[[ Data to process, beginning ]]

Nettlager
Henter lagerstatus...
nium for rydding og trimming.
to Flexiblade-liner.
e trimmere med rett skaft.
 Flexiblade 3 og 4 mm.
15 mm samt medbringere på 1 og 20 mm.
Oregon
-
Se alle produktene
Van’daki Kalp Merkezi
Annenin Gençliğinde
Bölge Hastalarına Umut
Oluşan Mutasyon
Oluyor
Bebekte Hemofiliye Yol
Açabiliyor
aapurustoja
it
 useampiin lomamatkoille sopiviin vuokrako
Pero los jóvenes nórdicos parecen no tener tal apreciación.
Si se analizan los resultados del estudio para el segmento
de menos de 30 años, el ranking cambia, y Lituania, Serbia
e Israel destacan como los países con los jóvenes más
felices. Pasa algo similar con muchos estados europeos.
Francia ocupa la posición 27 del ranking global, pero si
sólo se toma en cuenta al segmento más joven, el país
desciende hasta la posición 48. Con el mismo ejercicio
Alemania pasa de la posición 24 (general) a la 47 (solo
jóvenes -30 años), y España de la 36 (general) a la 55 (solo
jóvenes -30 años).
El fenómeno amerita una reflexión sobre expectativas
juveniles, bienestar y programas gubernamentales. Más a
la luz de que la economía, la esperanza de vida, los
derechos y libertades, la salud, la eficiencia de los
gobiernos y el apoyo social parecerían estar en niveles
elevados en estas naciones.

[[ Data to process, end ]]
[[ Data to process, beginning ]]

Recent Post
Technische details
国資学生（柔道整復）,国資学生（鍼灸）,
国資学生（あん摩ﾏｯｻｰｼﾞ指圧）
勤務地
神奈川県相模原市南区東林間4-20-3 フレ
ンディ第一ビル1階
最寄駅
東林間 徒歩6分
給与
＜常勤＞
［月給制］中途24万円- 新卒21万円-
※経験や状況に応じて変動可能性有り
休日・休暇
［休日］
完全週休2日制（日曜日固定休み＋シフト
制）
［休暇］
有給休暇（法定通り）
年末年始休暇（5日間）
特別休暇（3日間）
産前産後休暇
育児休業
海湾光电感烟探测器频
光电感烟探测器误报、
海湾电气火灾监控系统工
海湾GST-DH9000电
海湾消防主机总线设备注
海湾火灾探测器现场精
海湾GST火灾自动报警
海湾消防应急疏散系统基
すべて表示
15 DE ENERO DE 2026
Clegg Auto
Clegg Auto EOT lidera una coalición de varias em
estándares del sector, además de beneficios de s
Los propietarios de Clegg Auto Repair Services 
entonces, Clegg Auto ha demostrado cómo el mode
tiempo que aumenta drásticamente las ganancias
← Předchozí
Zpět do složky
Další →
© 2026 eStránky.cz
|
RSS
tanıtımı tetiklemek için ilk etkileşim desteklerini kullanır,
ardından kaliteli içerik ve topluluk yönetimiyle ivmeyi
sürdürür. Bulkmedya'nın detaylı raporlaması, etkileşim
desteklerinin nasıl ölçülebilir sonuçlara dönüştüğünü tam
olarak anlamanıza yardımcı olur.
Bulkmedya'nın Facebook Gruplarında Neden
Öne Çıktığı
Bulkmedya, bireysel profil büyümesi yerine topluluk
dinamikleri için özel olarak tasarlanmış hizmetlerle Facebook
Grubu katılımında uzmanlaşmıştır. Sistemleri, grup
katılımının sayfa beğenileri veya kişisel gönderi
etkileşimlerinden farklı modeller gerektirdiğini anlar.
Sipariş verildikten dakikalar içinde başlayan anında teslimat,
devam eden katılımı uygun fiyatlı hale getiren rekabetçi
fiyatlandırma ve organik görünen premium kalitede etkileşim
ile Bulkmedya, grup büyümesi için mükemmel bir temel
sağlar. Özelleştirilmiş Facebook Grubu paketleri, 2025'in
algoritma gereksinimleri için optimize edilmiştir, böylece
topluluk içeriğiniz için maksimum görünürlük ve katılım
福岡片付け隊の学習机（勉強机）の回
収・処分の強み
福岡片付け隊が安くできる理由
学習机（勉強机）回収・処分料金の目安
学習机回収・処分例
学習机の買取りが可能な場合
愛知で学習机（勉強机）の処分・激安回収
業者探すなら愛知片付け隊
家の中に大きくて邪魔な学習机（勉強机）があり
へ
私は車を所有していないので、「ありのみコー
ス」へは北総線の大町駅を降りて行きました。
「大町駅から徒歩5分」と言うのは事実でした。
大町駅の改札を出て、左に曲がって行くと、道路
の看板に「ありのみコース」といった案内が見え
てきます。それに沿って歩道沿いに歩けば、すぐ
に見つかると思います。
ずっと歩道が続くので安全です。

[[ Data to process, end ]]
[[ Data to process, beginning ]]

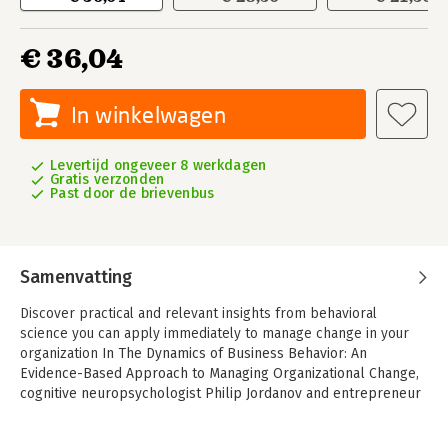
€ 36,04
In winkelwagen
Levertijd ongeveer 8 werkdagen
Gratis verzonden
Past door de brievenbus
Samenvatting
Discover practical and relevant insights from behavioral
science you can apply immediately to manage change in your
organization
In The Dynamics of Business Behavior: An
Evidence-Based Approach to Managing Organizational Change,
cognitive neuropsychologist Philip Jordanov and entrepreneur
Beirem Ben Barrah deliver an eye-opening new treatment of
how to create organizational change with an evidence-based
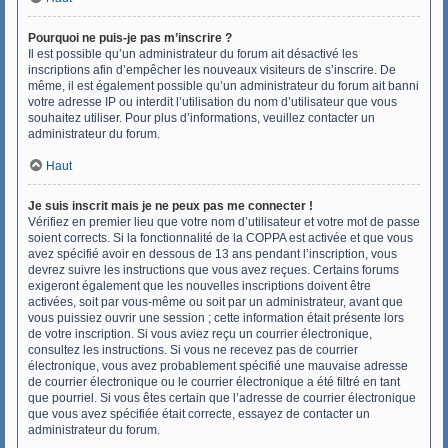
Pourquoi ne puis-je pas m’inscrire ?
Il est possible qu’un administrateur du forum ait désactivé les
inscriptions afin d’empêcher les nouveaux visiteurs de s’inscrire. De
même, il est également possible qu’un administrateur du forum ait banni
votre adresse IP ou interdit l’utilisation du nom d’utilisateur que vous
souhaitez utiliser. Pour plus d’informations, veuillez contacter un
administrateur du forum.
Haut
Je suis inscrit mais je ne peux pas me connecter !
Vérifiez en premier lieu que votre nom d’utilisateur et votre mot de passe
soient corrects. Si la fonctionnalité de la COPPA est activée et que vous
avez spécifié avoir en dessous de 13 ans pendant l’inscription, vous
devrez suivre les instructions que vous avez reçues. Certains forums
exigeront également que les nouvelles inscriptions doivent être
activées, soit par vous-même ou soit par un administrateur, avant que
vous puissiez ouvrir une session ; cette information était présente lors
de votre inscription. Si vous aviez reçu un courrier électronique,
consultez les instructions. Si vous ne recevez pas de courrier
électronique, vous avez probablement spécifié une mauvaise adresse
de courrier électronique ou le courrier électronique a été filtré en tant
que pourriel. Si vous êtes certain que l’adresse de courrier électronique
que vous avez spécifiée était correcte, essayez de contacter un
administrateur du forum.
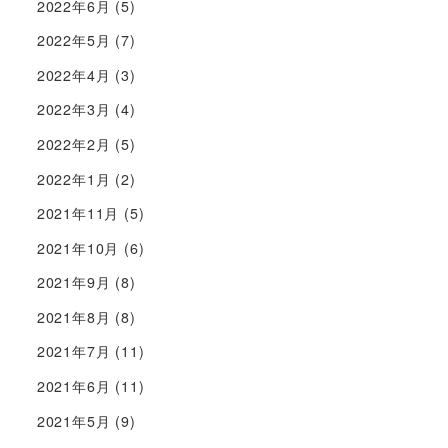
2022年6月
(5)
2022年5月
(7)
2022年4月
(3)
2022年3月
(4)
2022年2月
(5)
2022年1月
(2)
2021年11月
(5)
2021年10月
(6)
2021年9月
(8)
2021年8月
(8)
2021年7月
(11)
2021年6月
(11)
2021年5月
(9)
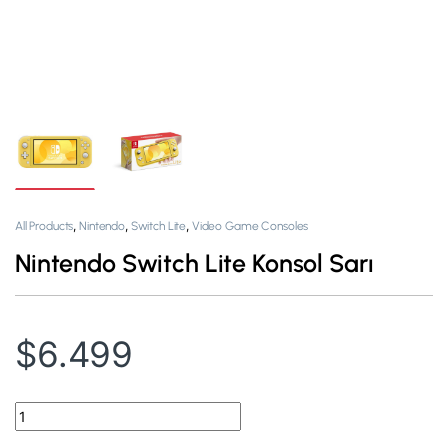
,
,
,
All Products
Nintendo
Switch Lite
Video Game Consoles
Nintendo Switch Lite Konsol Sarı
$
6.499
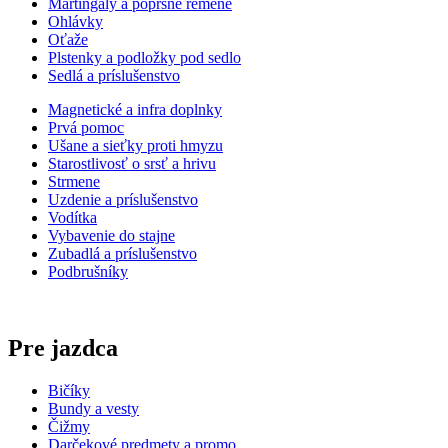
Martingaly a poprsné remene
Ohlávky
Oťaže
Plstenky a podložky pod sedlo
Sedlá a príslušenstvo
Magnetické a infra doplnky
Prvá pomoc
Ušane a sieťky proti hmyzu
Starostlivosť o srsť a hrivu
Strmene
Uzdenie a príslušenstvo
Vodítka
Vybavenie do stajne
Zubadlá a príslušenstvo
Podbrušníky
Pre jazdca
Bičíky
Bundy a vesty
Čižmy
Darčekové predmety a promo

[[ Data to process, end ]]

> _Exercise brief_
All lines with the string "électronique" must be copied from the data.

> _Task response_
de votre inscription. Si vous aviez reçu un courrier électronique,
électronique, vous avez probablement spécifié une mauvaise adresse
de courrier électronique ou le courrier électronique a été filtré en tant
que pourriel. Si vous êtes certain que l’adresse de courrier électronique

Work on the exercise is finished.